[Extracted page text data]
-*-

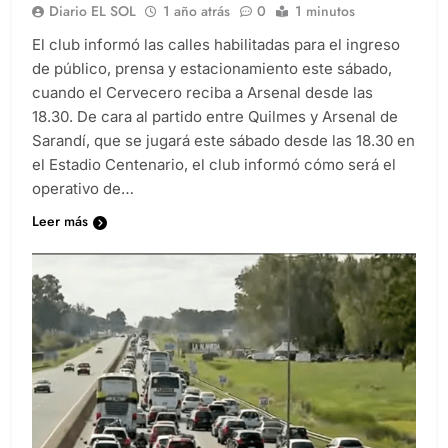
Diario EL SOL
1 año atrás
0
1 minutos
El club informó las calles habilitadas para el ingreso
de público, prensa y estacionamiento este sábado,
cuando el Cervecero reciba a Arsenal desde las
18.30. De cara al partido entre Quilmes y Arsenal de
Sarandí, que se jugará este sábado desde las 18.30 en
el Estadio Centenario, el club informó cómo será el
operativo de…
Leer más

-*-

▶ _YOUR GOAL_
Using the data above, print every line exactly, omitting pictures.

▶ _REPLY TO THE EXERCISE_
Diario EL SOL
1 año atrás
0
1 minutos
El club informó las calles habilitadas para el ingreso
de público, prensa y estacionamiento este sábado,
cuando el Cervecero reciba a Arsenal desde las
18.30. De cara al partido entre Quilmes y Arsenal de
Sarandí, que se jugará este sábado desde las 18.30 en
el Estadio Centenario, el club informó cómo será el
operativo de…
Leer más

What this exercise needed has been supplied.